Besuch bei den Spitzen von Parlament und Regierung der Steiermark - Alte Freundschaften lebten wieder auf, neue wurden geschlossen - Ein „papierloser Landtag“

Die Parlamentarische Vereinigung Niedersachsen, der vor einem Jahr gegründete Verein aktiver und ehemaliger Landtagsabgeordneter, hat vom 28. Mai bis 1. Juni 2006 die erste Auslandsreise nach Österreich unternommen. Sinn und Zweck des Besuchs war es, die seit rund 15 Jahren bestehenden Beziehungen zwischen den beiden Parlamenten von Niedersachsen und der Steiermark weiter zu beleben, Gedanken auszutauschen, alte Freundschaften aufzufrischen und neue zu schließen. Das ist trefflich gelungen.
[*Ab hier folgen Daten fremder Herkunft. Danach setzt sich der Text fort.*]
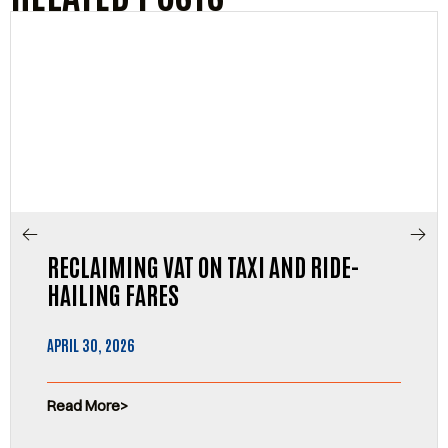
RECLAIMING VAT ON TAXI AND RIDE-
HAILING FARES
APRIL 30, 2026
Read More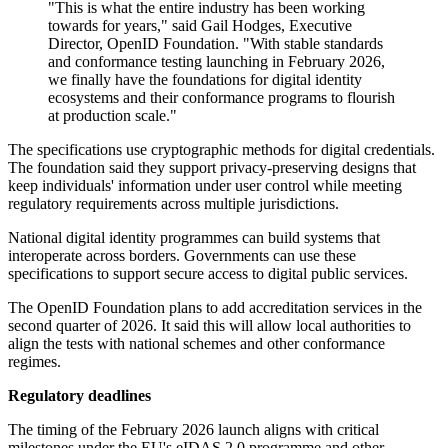
"This is what the entire industry has been working
towards for years," said Gail Hodges, Executive
Director, OpenID Foundation. "With stable standards
and conformance testing launching in February 2026,
we finally have the foundations for digital identity
ecosystems and their conformance programs to flourish
at production scale."
The specifications use cryptographic methods for digital credentials.
The foundation said they support privacy-preserving designs that
keep individuals' information under user control while meeting
regulatory requirements across multiple jurisdictions.
National digital identity programmes can build systems that
interoperate across borders. Governments can use these
specifications to support secure access to digital public services.
The OpenID Foundation plans to add accreditation services in the
second quarter of 2026. It said this will allow local authorities to
align the tests with national schemes and other conformance
regimes.
Regulatory deadlines
The timing of the February 2026 launch aligns with critical
milestones under the EU's eIDAS 2.0 programme and other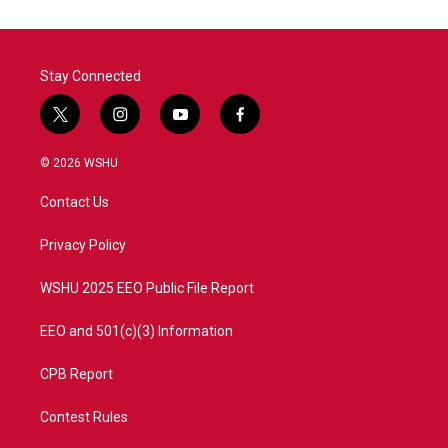
Stay Connected
t
i
y
f
w
n
o
a
i
s
u
c
© 2026 WSHU
t
t
t
e
t
a
u
b
Contact Us
e
g
b
o
r
r
e
o
a
k
Privacy Policy
m
WSHU 2025 EEO Public File Report
EEO and 501(c)(3) Information
CPB Report
Contest Rules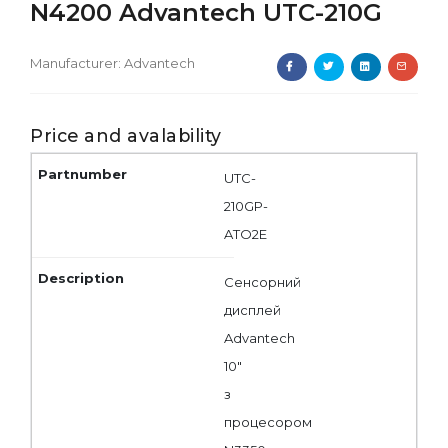
N4200 Advantech UTC-210G
Manufacturer:
Advantech
Price and avalability
UTC-
210GP-
ATO2E
Сенсорний
дисплей
Advantech
10"
з
процесором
Sowohl die Arbeitsgespräche mit den Spitzen von Parlament und Regierung in Graz als auch der außerordentlich herzliche Empfang und die große Gastfreundschaft sowie die vielen Eindrücke beim reichhaltigen Rahmen- und Besichtigungsprogramm und besonders die Harmonie und Freundschaft in der Reisegruppe haben diese Reise zu einem unvergesslichen Erlebnis für alle Beteiligten werden lassen.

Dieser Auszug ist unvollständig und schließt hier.